The Remnant, part 2
We visited the synagogues of Havana. First Adath Israel, the Ashkenazi Sinogoga of Habana, presided over by Jacob the shochet [ritual butcher] trained in practical matters by Rabbi Riskin in Israel. The meat comes from other locations in Latin America. They serve breakfast and lunch every day to their aging community, most of the youth that Jacob trained gone off to Israel. In shul they get a minyan but not much more. They also have a pharmacy in the building. This is what remains of the Orthodox community of Havana.
We visited El Patronata and Adela Dworin, Vice President of Casa de la Comunidad Hebrea de Cuba. She showed us a map of the remnant of Jews living in Cuba. None of the Jews we met in Cuba have ever experienced any anti-Semitism, every one said that.
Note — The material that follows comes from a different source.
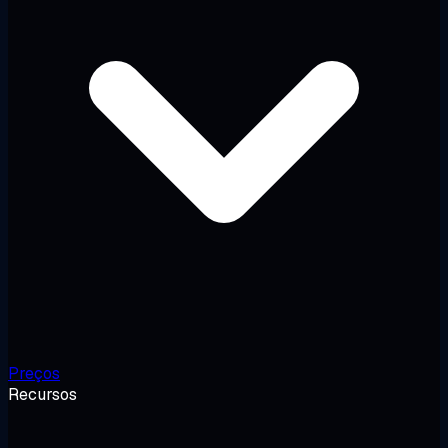
Preços
Recursos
Their challenges come from a different set of obstacles.
We visited the Sephardic synagogue of Havana, Centro Hebreo Sefaradi de Cuba and Templo Beth-Shalom, Gran Sinagoga De La Commundad Hebrea de Cuba, next to a theater space featuring Brecht. There was also a gym on the ground floor. Upstairs there a small Holocaust memorial with quotations from Jose Marti. Simon Goldstein oversaw the Holocaust memorial. I’m seventy eight years old, he told me, a retired engineer, but who else? The Holocaust memorial is next to a performance space rented to a dance troupe.
There are obstacles both internal and external to the remnant Jewish community in Cuba. Externally, there is the continuing squeeze of the Embargo, or Blockade (el bloqueo). Internally, there is the drain of younger people to Israel and the US, and the lure of private enterprise that pays more than the State pays many of its professionals. Though education is provided for by the State, one can make more money these days in a variety of other ways that does not require the rigors of higher education.
We were talking with Dr. Mayra Levy of the Sephardic center. Someone asked: What’s your greatest need? First of all, we need more Jews, she said, and she added, Jews always live in hope. We had twenty four weddings underneath the chuppah in one night, she told us, this is the only way to increase our numbers [conversion of non-Jewish spouse]. The community is served by visiting rabbis from Argentina.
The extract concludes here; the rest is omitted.